Facebook is also today releasing Semantic MapNet, a module that uses a form of spatio-semantic memory to record the representations of objects as it explores its surroundings. (The images are captured from the module’s point of view in simulation, much like a virtual camera.) Facebook asserts these representations of spaces provide a foundation to accomplish a range of embodied tasks, including navigating to a particular location and answering questions.
Semantic MapNet can predict where particular objects (e.g., a sofa or a kitchen sink) are located on a pixel-level, top-down map it creates. MapNet builds what’s known as an “allocentric” memory, which refers to mnemonic representations that capture (1) viewpoint-agnostic relations among items and (2) fixed relations between items and the environment. Semantic MapNet extracts visual features from its observations and then projects them to locations using an end-to-end framework, decoding top-down maps of the environment with labels of objects it has seen.
This technique enables Semantic MapNet to segment small objects that might not be visible from a bird’s-eye view.
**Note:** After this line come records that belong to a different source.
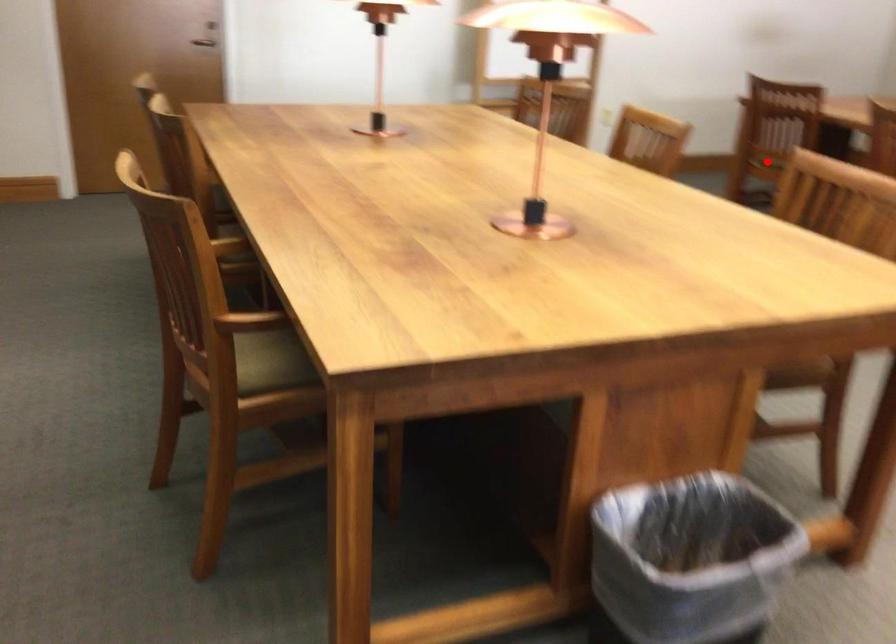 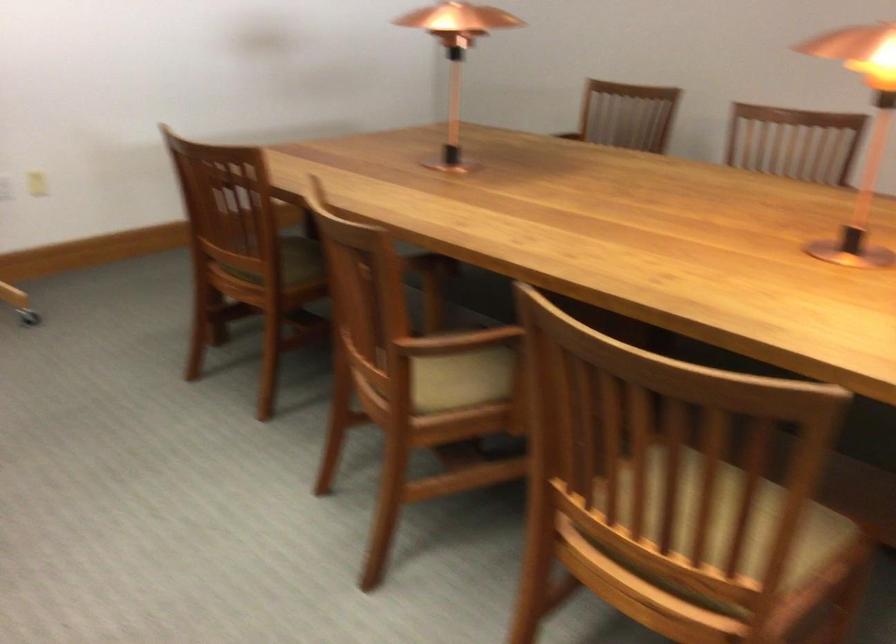 Question: I am providing you with two images of the same scene from different viewpoints. A red point is marked on the first image. Can you still see the location of the red point in image 2?

Choices:
 (A) Yes
 (B) No

Answer: (B) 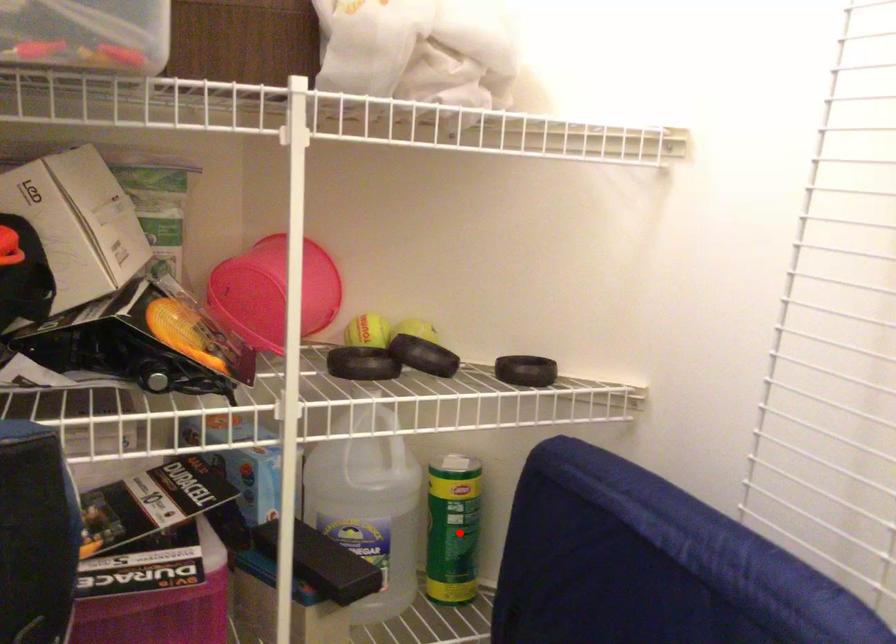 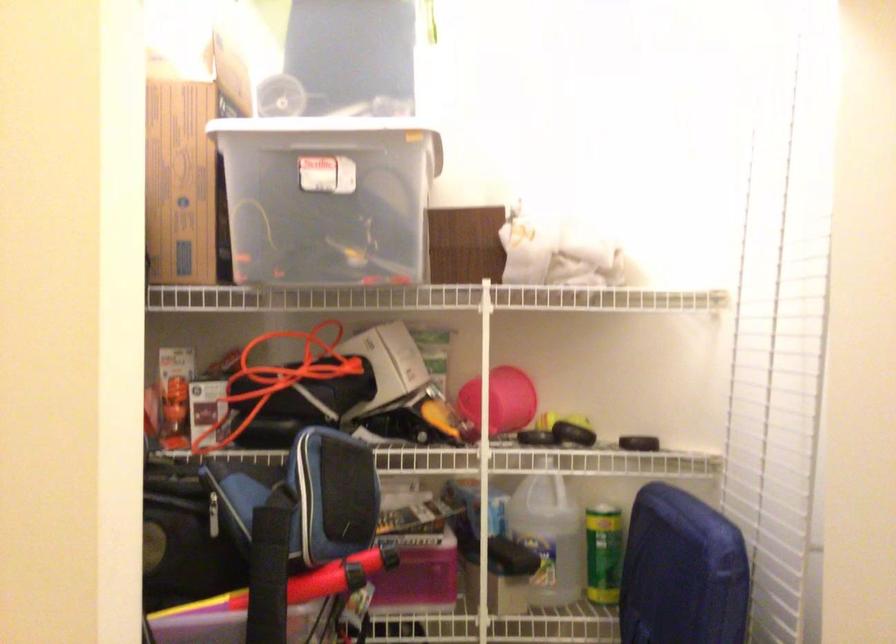 The point at the highlighted location is marked in the first image. Where is the corresponding point in the second image?

(604, 554) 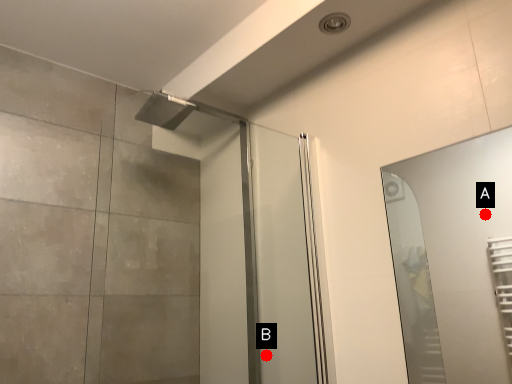 Question: Two points are circled on the image, labeled by A and B beside each circle. Which of the following is the farthest from the observer?

Choices:
 (A) A is further
 (B) B is further

Answer: (A) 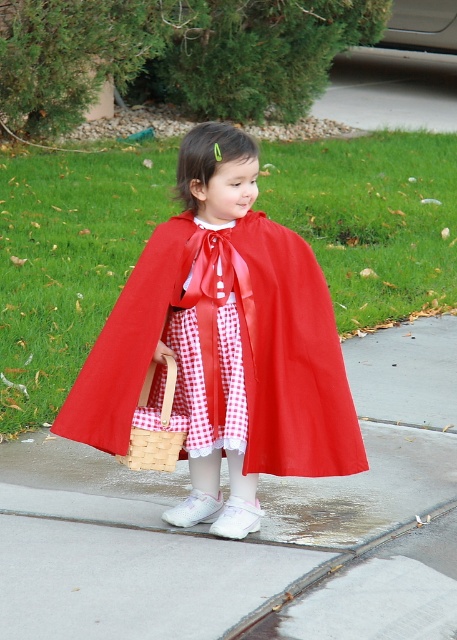 Question: Among these objects, which one is farthest from the camera?

Choices:
 (A) smooth concrete pavement at center
 (B) red checkered fabric dress at center
 (C) woven wood basket at center

Answer: (C)

Question: Can you confirm if red checkered fabric dress at center is positioned to the left of woven wood basket at center?

Choices:
 (A) no
 (B) yes

Answer: (A)

Question: Does smooth concrete pavement at center appear under red checkered fabric dress at center?

Choices:
 (A) no
 (B) yes

Answer: (B)

Question: Which object appears closest to the camera in this image?

Choices:
 (A) red checkered fabric dress at center
 (B) smooth concrete pavement at center
 (C) woven wood basket at center

Answer: (B)

Question: Estimate the real-world distances between objects in this image. Which object is closer to the smooth concrete pavement at center?

Choices:
 (A) red checkered fabric dress at center
 (B) woven wood basket at center

Answer: (B)

Question: Can you confirm if red checkered fabric dress at center is positioned below woven wood basket at center?

Choices:
 (A) no
 (B) yes

Answer: (A) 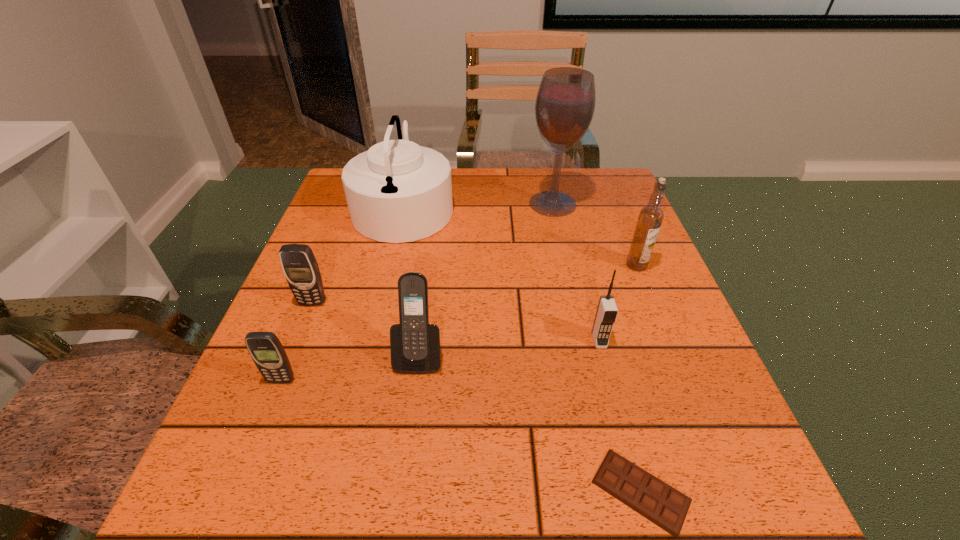 Find the location of a particular element. The image size is (960, 540). vacant area that satisfies the following two spatial constraints: 1. on the spout of the kettle; 2. on the screen of the nearest cellular telephone is located at coordinates (364, 381). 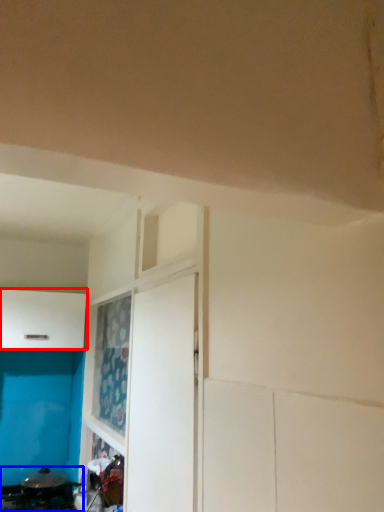 Question: Which of the following is the farthest to the observer, cabinetry (highlighted by a red box) or appliance (highlighted by a blue box)?

Choices:
 (A) cabinetry
 (B) appliance

Answer: (A) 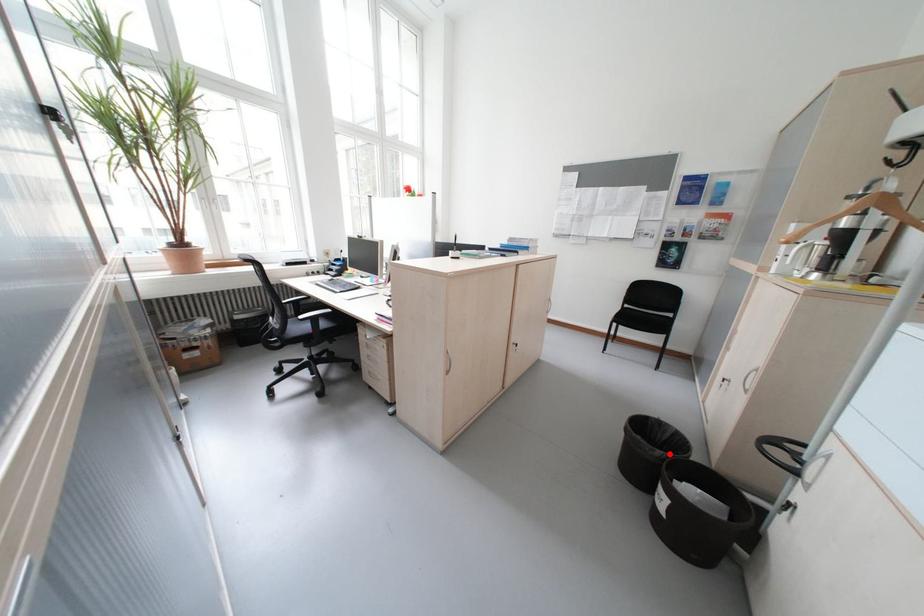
The project step also allows Semantic MapNet to reason about multiple observations of a given point and its surrounding area. “These capabilities of building neural episodic memories and spatio-semantic representations are important for improved autonomous navigation, mobile manipulation, and egocentric personal AI assistants,” Facebook wrote.
Exploration and mapping
Beyond the SoundSpaces data set and MapNet module, Facebook says it has developed a model that can infer parts of a map of an environment that can’t be directly observed, like behind a table in a dining room. The model does this by predicting occupancy — i.e., whether an object is present — from still image frames and aggregating these predictions over time as it learns to navigate its environment.
Facebook says its model outperforms the best competing method using only a third the number of movements, attaining 30% better map accuracy for the same amount of movements. It also received first place in a task at this year’s Conference on Computer Vision and Pattern Recognition that required systems to adapt to poor image quality and run without GPS or compass data.
It’s key to note that the model hasn’t been deployed in the real world on a real robot — only in simulation. But Facebook expects that when used with PyRobot, its robotic framework that supports robots like LoCoBot, the model could accelerate research in the embodied AI domain. “These efforts are part of Facebook AI’s long-term goal of building intelligent AI systems that can intuitively think, plan, and reason about the real world, where even routine conditions are highly complex and unpredictable,” the company wrote in a blog post.
Facebook’s other recent work in this area is vision-and-language navigation in continuous environments (VLN-CE), a training task for AI that involves navigating an environment by listening to natural language directions like “Go down the hall and turn left at the wooden desk.” Ego-Topo, another work-in-progress project, decomposes a space captured in a video into a topological map of activities before organizing the video into a series of visits to different zones.